2. Bağlama und Improvisation
Bevor ich auf die einzelnen Unterteile eingehe, möchte ich einige kurze Bemerkungen zum Thema Bağlama in Verbindung mit Improvisation machen. So wie das Improvisieren für unterschiedliche Stilistiken eine Relevanz hat, hat sie es auch in der anatolischen Volksmusik, die sehr oft mit der Bağlama begleitet wird. Diese Improvisationsform wird meist mit den Begriffen „Açış“ und „Doğaçlama“ bezeichnet. Açış[1] wird häufig sowohl am Anfang eines Konzertes als auch zur Vorbereitung der einzelnen Stücke gespielt (im Sinne von Vorbereitung auf bestimmte Modi etc.). Doğaçlama[2] hingegen wird häufig auch als Einzelstück gespielt.

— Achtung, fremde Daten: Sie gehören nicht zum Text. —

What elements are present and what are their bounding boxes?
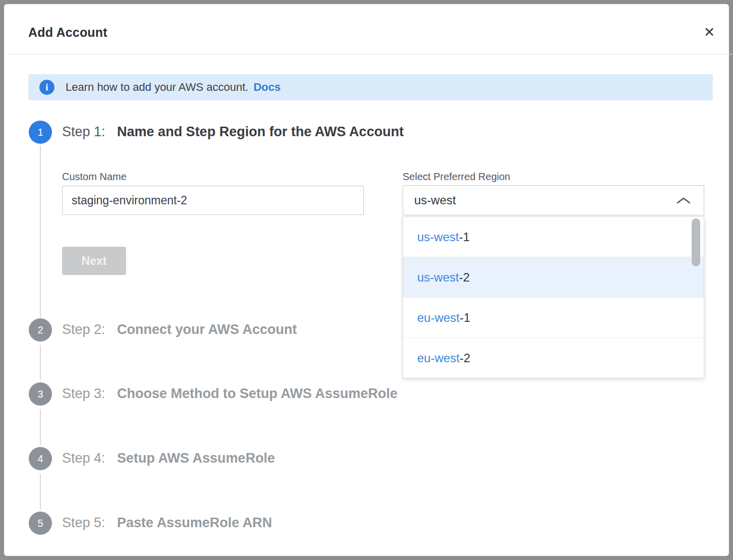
step-5-title: Paste AssumeRole ARN xyxy=(117,515,272,530)
step-4-indicator: 4 xyxy=(29,447,52,470)
region-option-us-west-2[interactable]: us-west-2 xyxy=(403,257,704,298)
step-3-prefix: Step 3: xyxy=(62,386,105,401)
step-4-title: Setup AWS AssumeRole xyxy=(117,451,275,466)
dropdown-scrollbar[interactable] xyxy=(692,218,700,266)
region-option-eu-west-1[interactable]: eu-west-1 xyxy=(403,298,704,338)
step-3-heading: Step 3: Choose Method to Setup AWS Assum… xyxy=(62,386,398,402)
connector-step4-step5 xyxy=(40,474,41,510)
info-banner: i Learn how to add your AWS account. Doc… xyxy=(28,74,713,100)
add-account-modal: Add Account ✕ i Learn how to add your AW… xyxy=(4,4,729,556)
step-1-prefix: Step 1: xyxy=(62,124,105,139)
close-icon[interactable]: ✕ xyxy=(699,22,719,42)
page-title: Add Account xyxy=(28,25,107,40)
page-background: Add Account ✕ i Learn how to add your AW… xyxy=(0,0,733,560)
custom-name-label: Custom Name xyxy=(62,171,127,183)
step-5-heading: Step 5: Paste AssumeRole ARN xyxy=(62,515,272,531)
step-2-title: Connect your AWS Account xyxy=(117,322,297,337)
step-5-prefix: Step 5: xyxy=(62,515,105,530)
step-2-indicator: 2 xyxy=(29,318,52,342)
region-dropdown: us-west-1 us-west-2 eu-west-1 eu-west-2 xyxy=(403,216,704,378)
custom-name-input[interactable] xyxy=(62,186,364,215)
step-4-heading: Step 4: Setup AWS AssumeRole xyxy=(62,451,275,466)
docs-link[interactable]: Docs xyxy=(253,81,280,94)
step-1-indicator: 1 xyxy=(29,121,52,144)
info-icon: i xyxy=(39,80,54,95)
header-divider xyxy=(8,54,733,54)
region-select-value: us-west xyxy=(414,193,676,207)
step-4-prefix: Step 4: xyxy=(62,451,105,466)
region-label: Select Preferred Region xyxy=(403,171,510,183)
step-1-heading: Step 1: Name and Step Region for the AWS… xyxy=(62,124,404,140)
region-select[interactable]: us-west xyxy=(403,185,704,215)
chevron-up-icon xyxy=(676,197,691,204)
region-option-us-west-1[interactable]: us-west-1 xyxy=(403,217,704,257)
step-3-title: Choose Method to Setup AWS AssumeRole xyxy=(117,386,398,401)
step-2-heading: Step 2: Connect your AWS Account xyxy=(62,322,297,338)
connector-step2-step3 xyxy=(40,345,41,380)
connector-step3-step4 xyxy=(40,409,41,445)
connector-step1-step2 xyxy=(40,145,41,317)
banner-text: Learn how to add your AWS account. xyxy=(66,81,248,94)
next-button[interactable]: Next xyxy=(62,247,126,275)
step-5-indicator: 5 xyxy=(29,512,52,535)
step-1-title: Name and Step Region for the AWS Account xyxy=(117,124,404,139)
step-3-indicator: 3 xyxy=(29,382,52,406)
region-option-eu-west-2[interactable]: eu-west-2 xyxy=(403,338,704,378)
step-2-prefix: Step 2: xyxy=(62,322,105,337)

Beide Formen drücken ästhetisch dasselbe aus, aber in ihrer begrifflichen Bedeutung sind sie nicht exakt voneinander unterscheidbar. Als Folge dessen werden sie meist synonym verwendet. In diesen Improvisationen geht es sehr stark um die bestimmten Modi und Themen aus der anatolischen Volksmusik. Sie werden im „Tempo Rubato“ gespielt. Damit soll aufgezeigt werden, dass Improvisation, auch wenn sie stilistisch und ästhetisch sehr in Modi und Form eingebettet ist, wichtiger Bestandteil der traditionellen Bağlama-Welt ist. Wenn ich hier jedoch von Improvisation spreche, meine ich keineswegs die gerade beschriebenen Improvisationsformen, die ästhetisch nicht von der anatolischen Volksmusik getrennt werden kann. Hier geht es vor allem um die „freie Improvisation“ als Zugang von neuen ästhetischen Handlungsräumen.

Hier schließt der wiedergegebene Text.